German Chancellor Angela Merkel said on Sunday that she would seek to block Turkey’s accession to the European Union during a debate with her Social Democrats election rival Martin Schulz. Her comments marked an about-face on the position she had taken earlier in the debate when she said: “I do not intend to break off diplomatic relations with Turkey just because we’re in an election campaign and want to show each other who is tougher.” However when Schulz vowed to put an end to Turkey’s membership bid Merkel apparently changed her mind saying: “The fact is clear that Turkey should not become a member of the EU,” adding that she would work with her European partners to put a stop to the accession talks.

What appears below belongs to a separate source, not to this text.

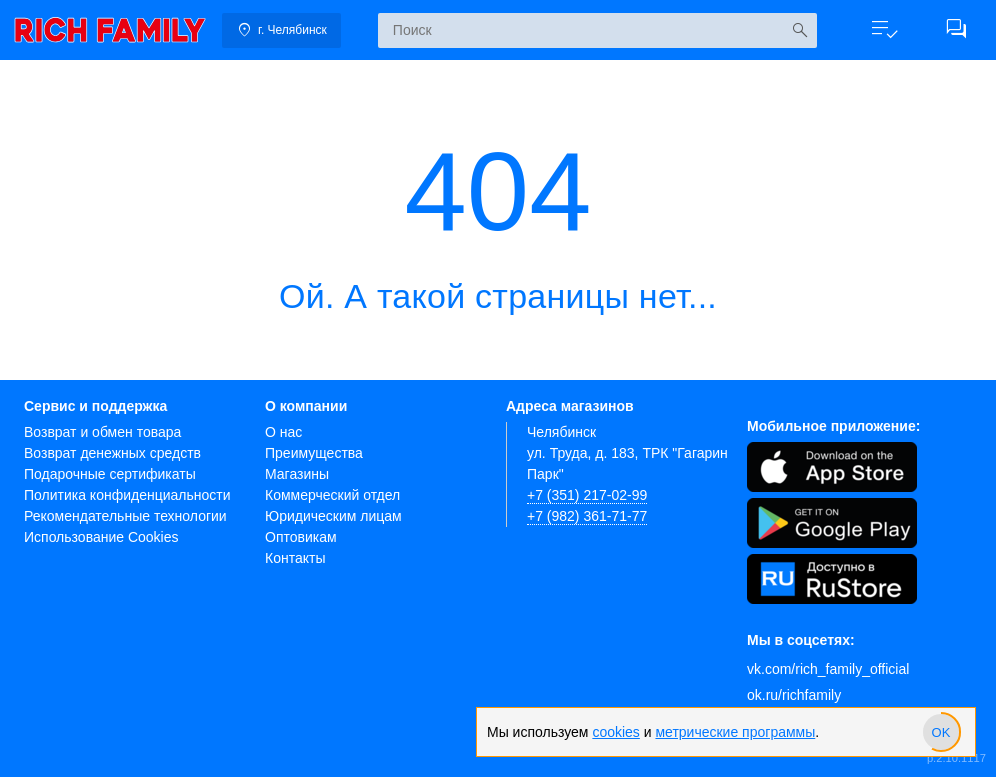 The image size is (996, 777). Describe the element at coordinates (794, 695) in the screenshot. I see `ok.ru/richfamily [Одноклассники]` at that location.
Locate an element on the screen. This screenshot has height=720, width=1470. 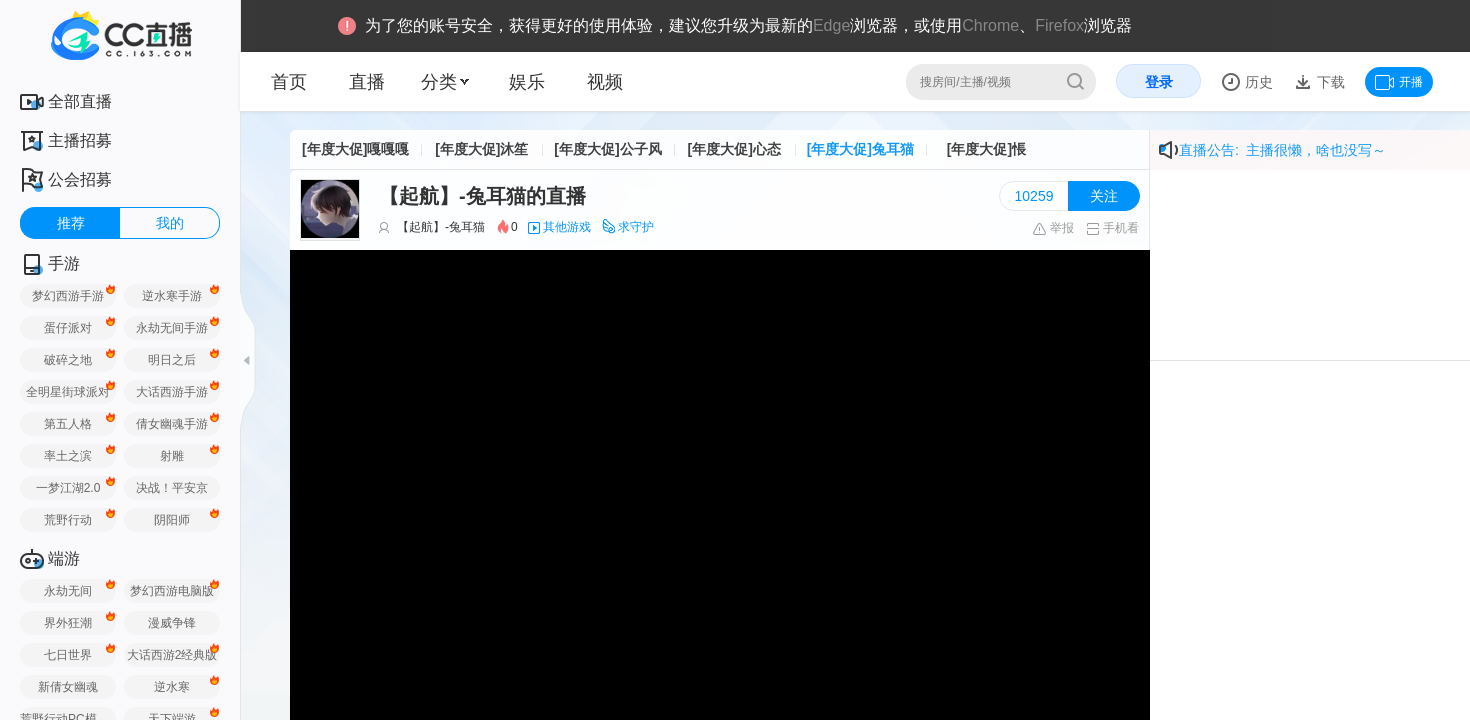 第五人格 is located at coordinates (68, 424).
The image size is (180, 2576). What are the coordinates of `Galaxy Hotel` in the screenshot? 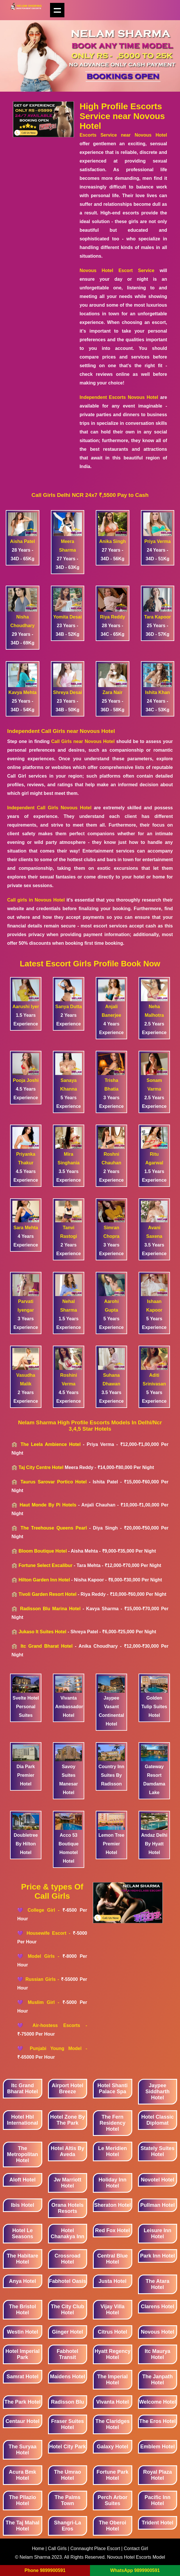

Tensions between the two NATO allies have been running high since Berlin criticised Ankara for cracking down on opponents after a failed coup attempt in the country last year. Relations deteriorated further when German authorities refused Turkish politicians permission to hold rallies in German cities in the run up to a referendum in Turkey which gave sweeping executive powers to President Recep Tayyip Erdogan. Twelve Germans, four of them with dual nationality, have been detained during the sweep of dissidents accused of having connections to Fethullah Gulen, the US-based former Imam whom Turkey accuses of plotting the coup.
Although her CDU party has always been opposed to Turkey entering the EU, Merkel has been put in a difficult position by her need to uphold a deal struck with Ankara in which it agreed to stem the flow of migrants entering Europe in return for continued accession talks. There has been no response as of yet from Turkey to Merkel’s comments. Polls taken after the debate found that 55 percent of respondents thought the Chancellor outperformed Schulz who failed to distinguish his party’s policies from those of the CDU after four years in government together.